→ Source data
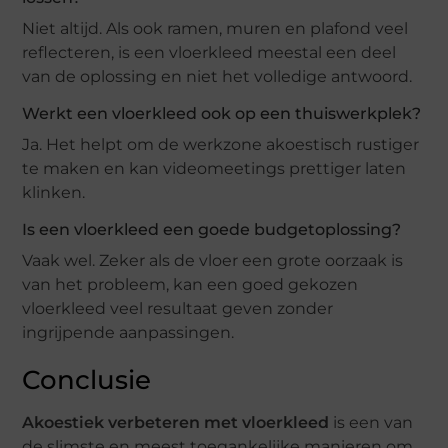
Niet altijd. Als ook ramen, muren en plafond veel
reflecteren, is een vloerkleed meestal een deel
van de oplossing en niet het volledige antwoord.
Werkt een vloerkleed ook op een thuiswerkplek?
Ja. Het helpt om de werkzone akoestisch rustiger
te maken en kan videomeetings prettiger laten
klinken.
Is een vloerkleed een goede budgetoplossing?
Vaak wel. Zeker als de vloer een grote oorzaak is
van het probleem, kan een goed gekozen
vloerkleed veel resultaat geven zonder
ingrijpende aanpassingen.
Conclusie
Akoestiek verbeteren met vloerkleed
is een van
de slimste en meest toegankelijke manieren om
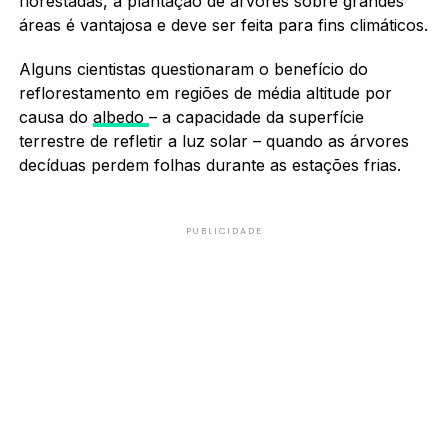
florestadas, a plantação de árvores sobre grandes
áreas é vantajosa e deve ser feita para fins climáticos.
Alguns cientistas questionaram o benefício do
reflorestamento em regiões de média altitude por
causa do
albedo
– a capacidade da superfície
terrestre de refletir a luz solar – quando as árvores
decíduas perdem folhas durante as estações frias.
PUBLICIDADE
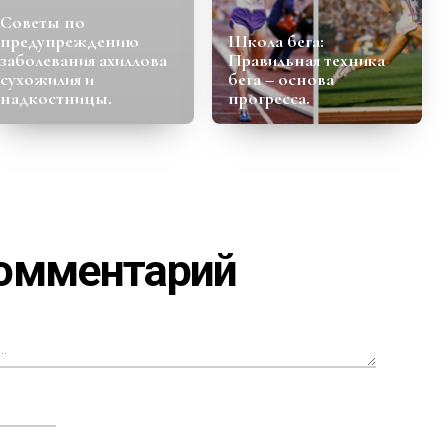
Советы по
предупреждению
Школа бега:
заболевания ахиллова
Правильная техника
сухожилия и
бега – основа
надкостницы.
прогресса.
комментарий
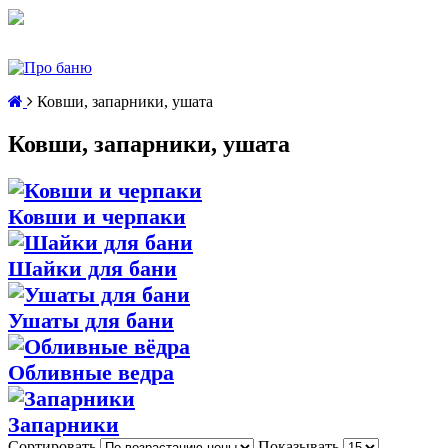
Ковши, запарники, ушата
Ковши, запарники, ушата
Ковши и черпаки
Шайки для бани
Ушаты для бани
Обливные ведра
Запарники
Сортировать
Показывать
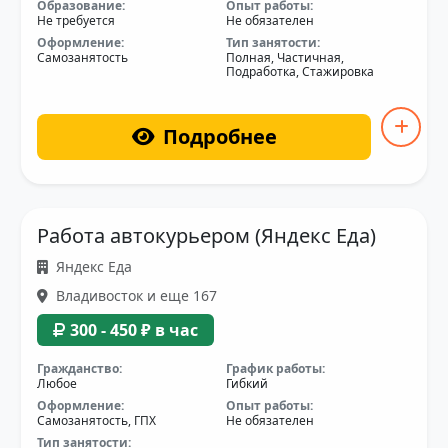
Образование:
Опыт работы:
Не требуется
Не обязателен
Оформление:
Тип занятости:
Самозанятость
Полная, Частичная,
Подработка, Стажировка
Подробнее
Работа автокурьером (Яндекс Еда)
Яндекс Еда
Владивосток и еще 167
300 - 450 ₽ в час
Гражданство:
График работы:
Любое
Гибкий
Оформление:
Опыт работы:
Самозанятость, ГПХ
Не обязателен
Тип занятости:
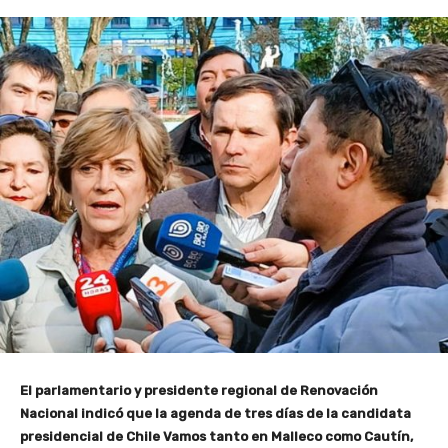
El parlamentario y presidente regional de Renovación
Nacional indicó que la agenda de tres días de la candidata
presidencial de Chile Vamos tanto en Malleco como Cautín,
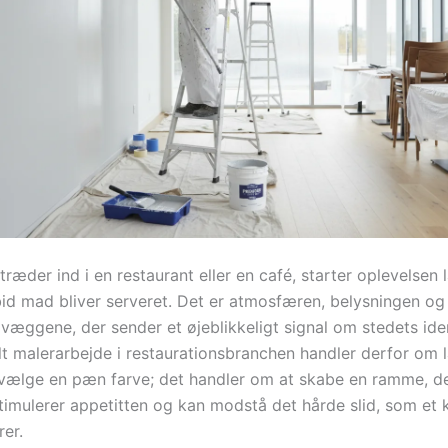
ræder ind i en restaurant eller en café, starter oplevelsen
bid mad bliver serveret. Det er atmosfæren, belysningen og
væggene, der sender et øjeblikkeligt signal om stedets iden
lt malerarbejde i restaurationsbranchen handler derfor om 
 vælge en pæn farve; det handler om at skabe en ramme, der
 stimulerer appetitten og kan modstå det hårde slid, som et
rer.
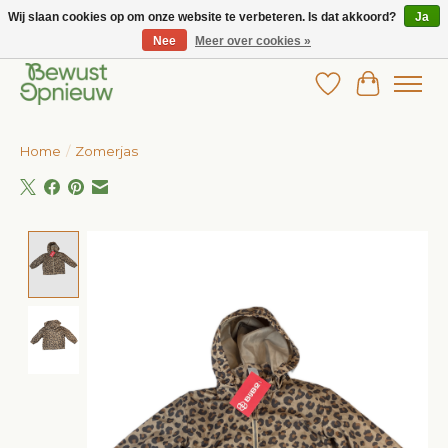
Wij slaan cookies op om onze website te verbeteren. Is dat akkoord?
Ja
Nee
Meer over cookies »
Wij bieden het grootste aanbod in betaalbare kinderkleding!
Verlanglijst
Winkelw
Home
/
Zomerjas
Product image slideshow Items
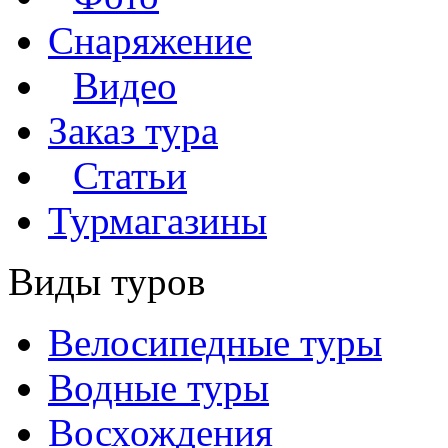
Снаряжение
Видео
Заказ тура
Статьи
Турмагазины
Виды туров
Велосипедные туры
Водные туры
Восхождения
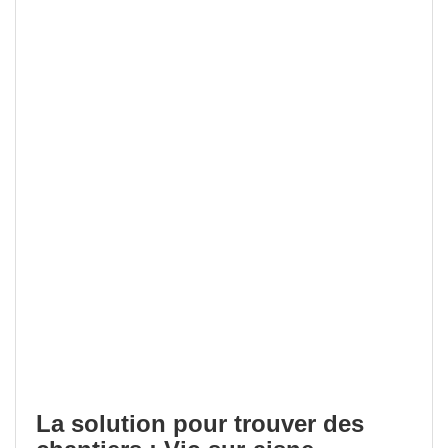
La solution pour trouver des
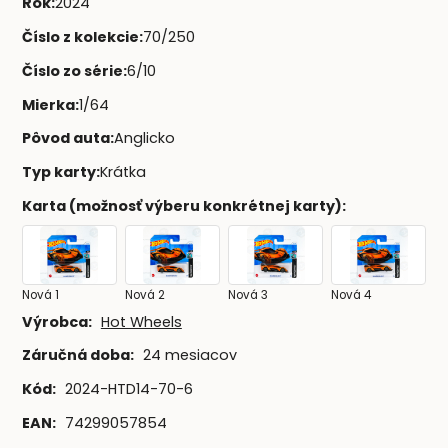
Rok
:
2024
Číslo z kolekcie
:
70/250
Číslo zo série
:
6/10
Mierka
:
1/64
Pôvod auta
:
Anglicko
Typ karty
:
Krátka
Karta (možnosť výberu konkrétnej karty)
:
Nová 1
Nová 2
Nová 3
Nová 4
Výrobca:
Hot Wheels
Záručná doba:
24 mesiacov
Kód:
2024-HTD14-70-6
EAN:
74299057854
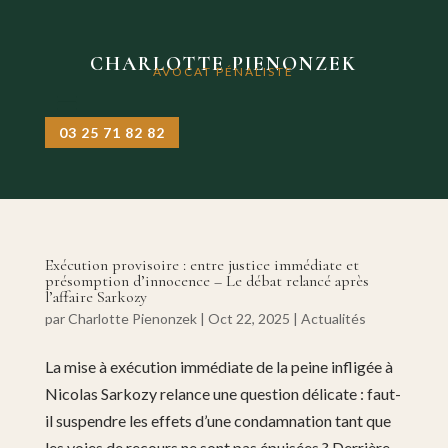
CHARLOTTE PIENONZEK
AVOCAT PÉNALISTE
03 25 71 82 82
Exécution provisoire : entre justice immédiate et
présomption d’innocence – Le débat relancé après
l’affaire Sarkozy
par
Charlotte Pienonzek
|
Oct 22, 2025
|
Actualités
La mise à exécution immédiate de la peine infligée à
Nicolas Sarkozy relance une question délicate : faut-
il suspendre les effets d’une condamnation tant que
les voies de recours ne sont pas épuisées ? Derrière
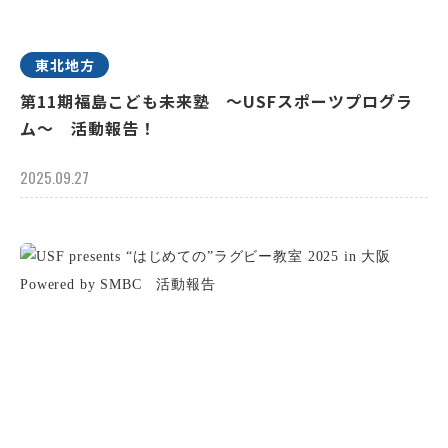
東北地方
第11期福島こども未来塾 ～USFスポーツプログラ
ム～ 活動報告！
2025.09.27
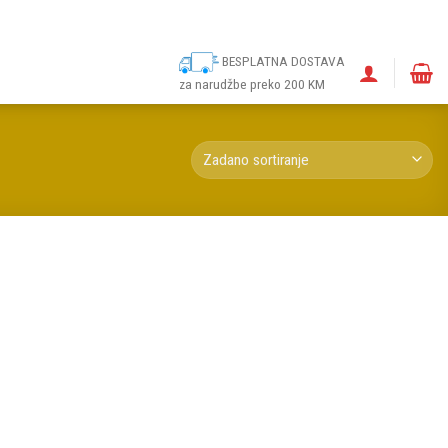
ina
Narudžbe
Politika kolačića (EU)
Odricanje od odgovornosti
BESPLATNA DOSTAVA
za narudžbe preko 200 KM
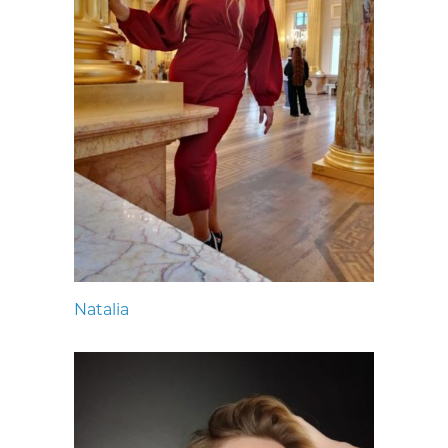
Natalia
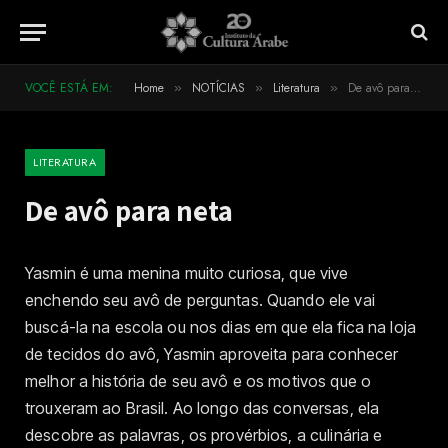
VOCÊ ESTÁ EM:
Home
NOTÍCIAS
Literatura
De avô para neta
»
»
»
LITERATURA
De avô para neta
Yasmin é uma menina muito curiosa, que vive
enchendo seu avô de perguntas. Quando ele vai
buscá-la na escola ou nos dias em que ela fica na loja
de tecidos do avô, Yasmin aproveita para conhecer
melhor a história de seu avô e os motivos que o
trouxeram ao Brasil. Ao longo das conversas, ela
descobre as palavras, os provérbios, a culinária e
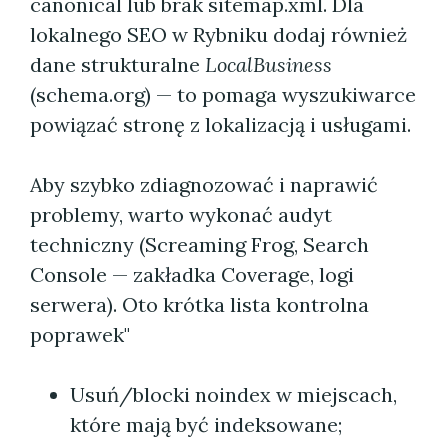
canonical lub brak sitemap.xml. Dla
lokalnego SEO w Rybniku dodaj również
dane strukturalne
LocalBusiness
(schema.org) — to pomaga wyszukiwarce
powiązać stronę z lokalizacją i usługami.
Aby szybko zdiagnozować i naprawić
problemy, warto wykonać audyt
techniczny (Screaming Frog, Search
Console — zakładka Coverage, logi
serwera). Oto krótka lista kontrolna
poprawek"
Usuń/blocki noindex w miejscach,
które mają być indeksowane;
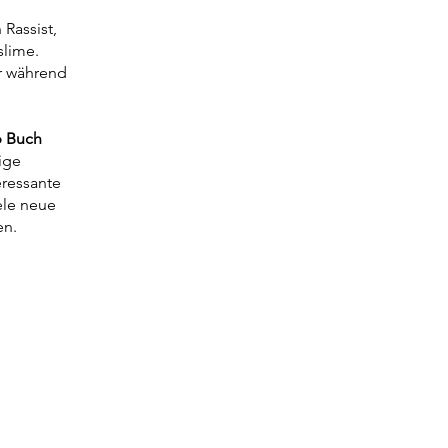
Rassist,
slime.
er während
.
p Buch
ige
eressante
ele neue
en.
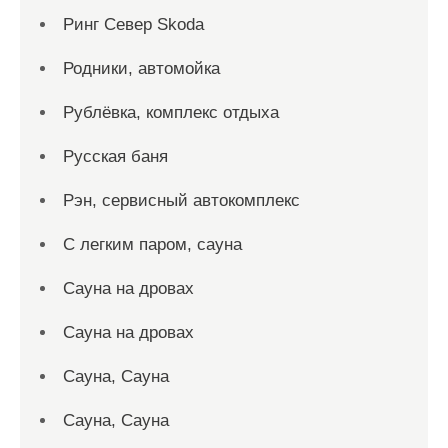
Ринг Север Skoda
Родники, автомойка
Рублёвка, комплекс отдыха
Русская баня
Рэн, сервисный автокомплекс
С легким паром, сауна
Сауна на дровах
Сауна на дровах
Сауна, Сауна
Сауна, Сауна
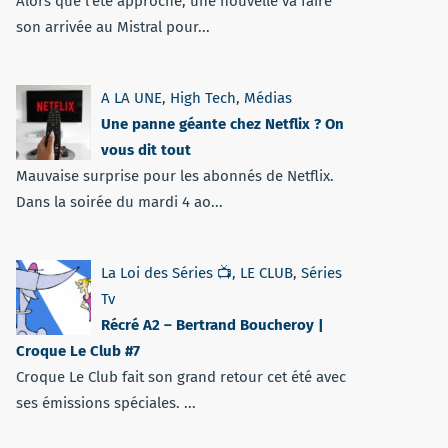
Alors que l'été approche, une nouvelle va faire
son arrivée au Mistral pour...
A LA UNE
,
High Tech
,
Médias
Une panne géante chez Netflix ? On
vous dit tout
Mauvaise surprise pour les abonnés de Netflix.
Dans la soirée du mardi 4 ao...
La Loi des Séries 📺
,
LE CLUB
,
Séries
Tv
Récré A2 – Bertrand Boucheroy |
Croque Le Club #7
Croque Le Club fait son grand retour cet été avec
ses émissions spéciales. ...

→ Task
Set down all of the material word for word, but keep each picture out.

→ Result of the task
Niet altijd. Als ook ramen, muren en plafond veel
reflecteren, is een vloerkleed meestal een deel
van de oplossing en niet het volledige antwoord.
Werkt een vloerkleed ook op een thuiswerkplek?
Ja. Het helpt om de werkzone akoestisch rustiger
te maken en kan videomeetings prettiger laten
klinken.
Is een vloerkleed een goede budgetoplossing?
Vaak wel. Zeker als de vloer een grote oorzaak is
van het probleem, kan een goed gekozen
vloerkleed veel resultaat geven zonder
ingrijpende aanpassingen.
Conclusie
Akoestiek verbeteren met vloerkleed
is een van
de slimste en meest toegankelijke manieren om
florestadas, a plantação de árvores sobre grandes
áreas é vantajosa e deve ser feita para fins climáticos.
Alguns cientistas questionaram o benefício do
reflorestamento em regiões de média altitude por
causa do
albedo
– a capacidade da superfície
terrestre de refletir a luz solar – quando as árvores
decíduas perdem folhas durante as estações frias.
PUBLICIDADE
Советы по
предупреждению
Школа бега:
заболевания ахиллова
Правильная техника
сухожилия и
бега – основа
надкостницы.
прогресса.
комментарий
Ковши, запарники, ушата
Ковши, запарники, ушата
Ковши и черпаки
Шайки для бани
Ушаты для бани
Обливные ведра
Запарники
Сортировать
Показывать
Образование:
Опыт работы:
Не требуется
Не обязателен
Оформление:
Тип занятости:
Самозанятость
Полная, Частичная,
Подработка, Стажировка
Подробнее
Работа автокурьером (Яндекс Еда)
Яндекс Еда
Владивосток и еще 167
300 - 450 ₽ в час
Гражданство:
График работы:
Любое
Гибкий
Оформление:
Опыт работы:
Самозанятость, ГПХ
Не обязателен
Тип занятости:
El parlamentario y presidente regional de Renovación
Nacional indicó que la agenda de tres días de la candidata
presidencial de Chile Vamos tanto en Malleco como Cautín,
ræder ind i en restaurant eller en café, starter oplevelsen
bid mad bliver serveret. Det er atmosfæren, belysningen og
væggene, der sender et øjeblikkeligt signal om stedets iden
lt malerarbejde i restaurationsbranchen handler derfor om 
 vælge en pæn farve; det handler om at skabe en ramme, der
 stimulerer appetitten og kan modstå det hårde slid, som et
rer.
Wij slaan cookies op om onze website te verbeteren. Is dat akkoord?
Ja
Nee
Meer over cookies »
Wij bieden het grootste aanbod in betaalbare kinderkleding!
Verlanglijst
Winkelw
Home
/
Zomerjas
Product image slideshow Items
Снаряжение
Видео
Заказ тура
Статьи
Турмагазины
Виды туров
Велосипедные туры
Водные туры
Восхождения
La solution pour trouver des
Rok
:
2024
Číslo z kolekcie
:
70/250
Číslo zo série
:
6/10
Mierka
:
1/64
Pôvod auta
:
Anglicko
Typ karty
:
Krátka
Karta (možnosť výberu konkrétnej karty)
:
Nová 1
Nová 2
Nová 3
Nová 4
Výrobca:
Hot Wheels
Záručná doba:
24 mesiacov
Kód:
2024-HTD14-70-6
EAN:
74299057854
CHARLOTTE PIENONZEK
AVOCAT PÉNALISTE
03 25 71 82 82
Exécution provisoire : entre justice immédiate et
présomption d’innocence – Le débat relancé après
l’affaire Sarkozy
par
Charlotte Pienonzek
|
Oct 22, 2025
|
Actualités
La mise à exécution immédiate de la peine infligée à
Nicolas Sarkozy relance une question délicate : faut-
il suspendre les effets d’une condamnation tant que
les voies de recours ne sont pas épuisées ? Derrière
東北地方
第11期福島こども未来塾 ～USFスポーツプログラ
ム～ 活動報告！
2025.09.27
ina
Narudžbe
Politika kolačića (EU)
Odricanje od odgovornosti
BESPLATNA DOSTAVA
za narudžbe preko 200 KM
Natalia
VOCÊ ESTÁ EM:
Home
NOTÍCIAS
Literatura
De avô para neta
»
»
»
LITERATURA
De avô para neta
Yasmin é uma menina muito curiosa, que vive
enchendo seu avô de perguntas. Quando ele vai
buscá-la na escola ou nos dias em que ela fica na loja
de tecidos do avô, Yasmin aproveita para conhecer
melhor a história de seu avô e os motivos que o
trouxeram ao Brasil. Ao longo das conversas, ela
descobre as palavras, os provérbios, a culinária e
canonical lub brak sitemap.xml. Dla
lokalnego SEO w Rybniku dodaj również
dane strukturalne
LocalBusiness
(schema.org) — to pomaga wyszukiwarce
powiązać stronę z lokalizacją i usługami.
Aby szybko zdiagnozować i naprawić
problemy, warto wykonać audyt
techniczny (Screaming Frog, Search
Console — zakładka Coverage, logi
serwera). Oto krótka lista kontrolna
poprawek"
Usuń/blocki noindex w miejscach,
które mają być indeksowane;
Rassist,
slime.
er während
.
p Buch
ige
eressante
ele neue
en.
Ринг Север Skoda
Родники, автомойка
Рублёвка, комплекс отдыха
Русская баня
Рэн, сервисный автокомплекс
С легким паром, сауна
Сауна на дровах
Сауна на дровах
Сауна, Сауна
Сауна, Сауна
Alors que l'été approche, une nouvelle va faire
son arrivée au Mistral pour...
A LA UNE
,
High Tech
,
Médias
Une panne géante chez Netflix ? On
vous dit tout
Mauvaise surprise pour les abonnés de Netflix.
Dans la soirée du mardi 4 ao...
La Loi des Séries 📺
,
LE CLUB
,
Séries
Tv
Récré A2 – Bertrand Boucheroy |
Croque Le Club #7
Croque Le Club fait son grand retour cet été avec
ses émissions spéciales. ...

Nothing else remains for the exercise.